Mr. Bonstone smiled one of his rare, peculiar smiles.

“Yes, and leads you on, too, like a beacon. If Stanna and I have no children, that child may be the light of our old age.”

At that moment, she came in the room with the brown baby in her arms.

“I just wanted you to see her this morning, Norman,” she said, “she’s so unusually sweet.”

Her adopted father chuckled to her, and clucked quite like a real one.

Master examined her with the eye of a connoisseur, then as he could never help dragging in his own young one, he said, “She seems like a giantess compared to my small son.”
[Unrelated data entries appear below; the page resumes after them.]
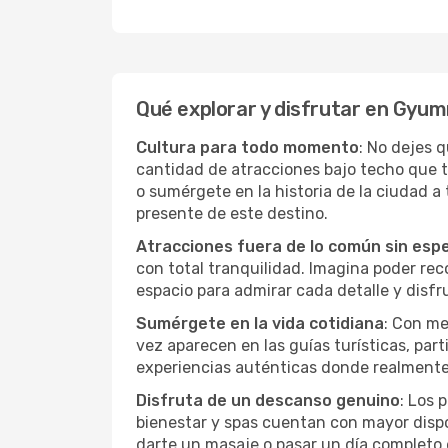
Qué explorar y disfrutar en Gyum
Cultura para todo momento
: No dejes 
cantidad de atracciones bajo techo que 
o sumérgete en la historia de la ciudad 
presente de este destino.
Atracciones fuera de lo común sin esp
con total tranquilidad. Imagina poder recor
espacio para admirar cada detalle y disfr
Sumérgete en la vida cotidiana
: Con me
vez aparecen en las guías turísticas, par
experiencias auténticas donde realmente 
Disfruta de un descanso genuino
: Los 
bienestar y spas cuentan con mayor dispon
darte un masaje o pasar un día completo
“Just look at her dimples, Norman,” continued Mrs. Bonstone. “Aren’t they fetching this morning, and that cute little way her hair curls round her forehead? Seems to me, it’s more curly than usual.”

“And her lovely dark skin,” said Mr. Bonstone grimly. “Say, Stanna—you’re not planning any nonsense about keeping the knowledge of her people from her?”

“Do you suppose I would ever allow a child of mine to be ashamed of its origin?” said Mrs. Bonstone. “I have taken her several times to see those good creatures who were willing to adopt her. They are not a bit envious, and finger her pretty clothes with the utmost satisfaction. It reminds me of the first day her poor mother saw her dressed up. Oh! Norman, if you could have seen her face. Cyria did look like an angel in her white silk cloak and bonnet.”